Data for review:

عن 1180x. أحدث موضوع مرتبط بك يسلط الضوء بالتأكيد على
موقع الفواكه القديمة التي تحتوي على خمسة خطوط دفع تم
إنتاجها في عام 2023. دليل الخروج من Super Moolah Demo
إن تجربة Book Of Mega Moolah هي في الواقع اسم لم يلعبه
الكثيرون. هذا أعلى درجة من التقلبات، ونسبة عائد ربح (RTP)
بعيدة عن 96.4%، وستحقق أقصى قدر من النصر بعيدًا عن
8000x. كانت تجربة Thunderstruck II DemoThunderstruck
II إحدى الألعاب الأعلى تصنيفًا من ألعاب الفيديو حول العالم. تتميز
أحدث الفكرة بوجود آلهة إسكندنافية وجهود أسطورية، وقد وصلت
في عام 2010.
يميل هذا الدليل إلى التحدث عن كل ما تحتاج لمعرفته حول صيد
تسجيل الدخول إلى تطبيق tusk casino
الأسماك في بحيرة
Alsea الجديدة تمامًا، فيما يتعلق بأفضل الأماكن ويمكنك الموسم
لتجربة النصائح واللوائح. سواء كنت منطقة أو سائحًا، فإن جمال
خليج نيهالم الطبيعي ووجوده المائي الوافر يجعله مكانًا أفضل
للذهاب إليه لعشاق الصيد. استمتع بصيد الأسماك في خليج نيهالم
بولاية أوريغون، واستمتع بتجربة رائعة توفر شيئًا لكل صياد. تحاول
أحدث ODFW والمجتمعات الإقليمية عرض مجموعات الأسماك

---

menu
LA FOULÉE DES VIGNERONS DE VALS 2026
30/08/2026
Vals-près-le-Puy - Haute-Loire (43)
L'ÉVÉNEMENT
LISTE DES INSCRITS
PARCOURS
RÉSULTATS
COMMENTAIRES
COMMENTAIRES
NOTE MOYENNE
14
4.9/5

Description of the task:
The required answer is the run of lines above, starting at the line with "خليج نيهالم الطبيعي" and ending at the line with "أحدث ODFW والمجتمعات", reproduced exactly with both ends.

Task answer:
خليج نيهالم الطبيعي ووجوده المائي الوافر يجعله مكانًا أفضل
للذهاب إليه لعشاق الصيد. استمتع بصيد الأسماك في خليج نيهالم
بولاية أوريغون، واستمتع بتجربة رائعة توفر شيئًا لكل صياد. تحاول
أحدث ODFW والمجتمعات الإقليمية عرض مجموعات الأسماك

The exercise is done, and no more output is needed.